- **WORK TASK**
Below are some records. Return exactly the lines from the one containing "Bitva o Yednozem" through the one containing "vlivem náhody.", both included, and only those.

- **Stored data entries**
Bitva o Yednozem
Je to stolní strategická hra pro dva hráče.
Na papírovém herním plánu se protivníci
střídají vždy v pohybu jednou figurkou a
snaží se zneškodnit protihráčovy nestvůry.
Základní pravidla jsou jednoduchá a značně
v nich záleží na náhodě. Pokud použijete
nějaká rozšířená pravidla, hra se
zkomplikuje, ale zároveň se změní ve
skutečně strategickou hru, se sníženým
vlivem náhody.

* * *

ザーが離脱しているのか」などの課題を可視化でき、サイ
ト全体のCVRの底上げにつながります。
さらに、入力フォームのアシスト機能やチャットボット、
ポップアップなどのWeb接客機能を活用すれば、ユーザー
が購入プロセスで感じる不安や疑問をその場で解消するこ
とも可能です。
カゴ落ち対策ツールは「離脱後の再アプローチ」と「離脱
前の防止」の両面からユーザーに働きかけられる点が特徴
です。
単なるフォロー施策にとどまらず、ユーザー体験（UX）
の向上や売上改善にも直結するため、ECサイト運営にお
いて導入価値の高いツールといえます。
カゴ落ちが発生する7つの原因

* * *

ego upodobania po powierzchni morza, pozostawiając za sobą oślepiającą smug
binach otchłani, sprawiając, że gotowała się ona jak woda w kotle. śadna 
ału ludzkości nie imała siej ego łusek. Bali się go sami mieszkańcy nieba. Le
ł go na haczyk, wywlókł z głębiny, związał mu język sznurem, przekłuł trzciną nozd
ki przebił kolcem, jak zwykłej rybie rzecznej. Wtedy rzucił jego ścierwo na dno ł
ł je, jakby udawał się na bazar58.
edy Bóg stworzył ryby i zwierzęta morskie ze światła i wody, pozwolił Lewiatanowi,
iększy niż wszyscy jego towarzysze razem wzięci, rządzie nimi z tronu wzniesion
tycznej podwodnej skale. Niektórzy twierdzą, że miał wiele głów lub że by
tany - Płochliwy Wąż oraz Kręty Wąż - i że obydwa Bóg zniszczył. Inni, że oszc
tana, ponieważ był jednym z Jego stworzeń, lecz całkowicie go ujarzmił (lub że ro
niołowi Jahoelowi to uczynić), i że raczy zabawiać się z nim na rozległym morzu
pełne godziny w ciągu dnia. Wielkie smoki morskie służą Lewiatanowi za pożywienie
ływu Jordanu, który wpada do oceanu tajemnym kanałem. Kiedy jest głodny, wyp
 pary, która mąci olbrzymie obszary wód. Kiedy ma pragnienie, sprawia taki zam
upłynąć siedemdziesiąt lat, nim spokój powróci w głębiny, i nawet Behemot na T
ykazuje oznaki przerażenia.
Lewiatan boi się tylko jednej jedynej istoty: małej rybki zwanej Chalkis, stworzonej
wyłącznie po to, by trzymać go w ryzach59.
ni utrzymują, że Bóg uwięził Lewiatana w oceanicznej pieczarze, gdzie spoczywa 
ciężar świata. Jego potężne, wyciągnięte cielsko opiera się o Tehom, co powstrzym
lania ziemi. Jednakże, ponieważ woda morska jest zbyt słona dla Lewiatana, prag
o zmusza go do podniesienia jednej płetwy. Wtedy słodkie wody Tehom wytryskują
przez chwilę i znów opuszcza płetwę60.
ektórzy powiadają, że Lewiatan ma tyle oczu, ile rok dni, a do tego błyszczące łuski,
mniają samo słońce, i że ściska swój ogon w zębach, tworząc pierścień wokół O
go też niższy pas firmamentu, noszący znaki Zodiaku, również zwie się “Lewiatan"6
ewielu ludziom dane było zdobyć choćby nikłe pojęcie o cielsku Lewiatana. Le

- **ANSWER TO THIS TASK**
Bitva o Yednozem
Je to stolní strategická hra pro dva hráče.
Na papírovém herním plánu se protivníci
střídají vždy v pohybu jednou figurkou a
snaží se zneškodnit protihráčovy nestvůry.
Základní pravidla jsou jednoduchá a značně
v nich záleží na náhodě. Pokud použijete
nějaká rozšířená pravidla, hra se
zkomplikuje, ale zároveň se změní ve
skutečně strategickou hru, se sníženým
vlivem náhody.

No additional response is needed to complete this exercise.